Publicado em 28 de março de 1999

Todos os argumentos pareciam estar clivados pela disputa eleitoral do ano passado que deu a vitória à Frente Popular e fez de Olívio Dutra governador dos gaúchos. Por conta disso, alguns poderiam pensar que as objeções à instalação de montadoras de automóveis no Rio Grande do Sul, a GM e a Ford, apenas escondiam motivações político-ideológicas. Poucos meses bastaram para afastar esta impressão enganosa.

O quadro financeiro revelado ainda em dezembro pelo próprio ex-secretário da Fazenda, Cezar Busatto, durante a conturbada transição governamental, leva à conclusão de que um Estado falido, como acusava a então oposição, não deveria mesmo patrocinar grandes empresas. Esta é uma questão grave, mas não é a única. Além deste aspecto econômico principal, a implantação da Ford no território entre as cidades de Guaíba e Eldorado do Sul envolve outras questões financeiras delicadas e imensuráveis, porque decorrentes de implicações ambientais.

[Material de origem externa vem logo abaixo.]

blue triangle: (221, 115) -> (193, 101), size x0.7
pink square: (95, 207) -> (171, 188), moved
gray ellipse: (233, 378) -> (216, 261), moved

No protocolo assinado entre a direção da indústria de automóveis e o então governo Antônio Britto, o Estado se responsabiliza não apenas pela construção da infra-estrutura – que inclui a construção de um porto privativo para a Ford e seus fornecedores – mas também assume os gastos com possíveis – e bem possíveis – danos ao ambiente no entorno do parque automotivo. E o entorno significa nada mais nada menos do que o Guaíba, o lago que abastece de água a capital, quase 1,5 milhão de pessoas. O Relatório de Impacto Ambiental, o RIMA, elaborado pelo órgão competente, a Fundação Estadual de Proteção Ambiental, mostra claramente que o Estado deverá gastar muito, porque a agressão da Ford ao meio ambiente será inevitável.

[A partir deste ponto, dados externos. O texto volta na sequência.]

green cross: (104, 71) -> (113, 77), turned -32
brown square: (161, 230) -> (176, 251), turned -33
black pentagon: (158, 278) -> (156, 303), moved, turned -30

O relatório da Fepam é tecnicamente complexo, contém uma terminologia especializada, números, medidas e proporções. Portanto, para não entrar neste universo, basta assinalar uma situação compreensível a qualquer cidadão. O terreno em que será edificada a fábrica da Ford está sendo aterrado porque situa-se numa área alagadiça. Áreas como esta facilitam a conexão dos líquidos com o lençol freático a poucos metros do Guaíba. Não é só. Tudo isso quer dizer também que o complexo industrial ficará em uma altitude superior aos terrenos da vizinhança. E a vizinhança, além do Guaíba, é constituída de pequenas propriedades rurais de um assentamento de colonos.

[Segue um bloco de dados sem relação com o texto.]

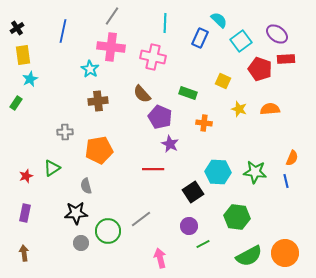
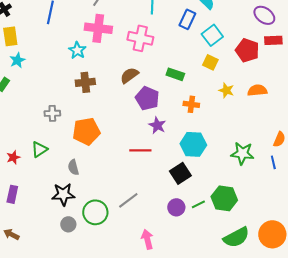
cyan square: (241, 41) -> (212, 35), moved
brown semicircle: (142, 94) -> (129, 75), turned 96
cyan hexagon: (218, 172) -> (193, 144), moved
green line: (203, 244) -> (198, 204), moved
brown arrow: (24, 253) -> (11, 234), turned -56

Ninguém minimamente lúcido é capaz de apostar que uma fábrica de carros não polui. Com a circunstância escandalosa do Estado pagar a conta da agressão ambiental, quem acreditaria que a Ford gastaria seu dinheiro em equipamentos mais sofisticados, que reduzem a emissão de substâncias tóxicas. Délcio Rodrigues, coordenador da expedição brasileira do Greenpeace, que esteve no estado em meados de janeiro, garante que no processo de pintura dos automóveis será empregada uma tecnologia barata e poluidora. Para o ecologista, as 700 gramas de mercúrio que a Ford lançará por ano ao Guaíba, a partir do ano 2002 pode provocar conseqüências imprevisíveis. “É um experiência que eu não faria”, alertou, sublinhando que todos os metais pesados estão sendo banidos da indústria européia e elas continuam funcionando.

Sem outras palavras, este é o assunto da reportagem de capa desta edição, tratado também na entrevista com o representante do Greenpeace no Brasil. Com certeza deverá ser objeto de muitos debates ao longo dos próximos anos. Até porque a conta será paga indiretamente não pelo Estado, mas pelos cidadãos que depositam confiança nos governos e dinheiro nos cofres públicos. E não serão só reais, mas virtuais cotas de sacrifício absurdo em termos de riscos de saúde pública. Corre-se o risco de comer e beber os rejeitos da Ford e pagar um preço bem caro.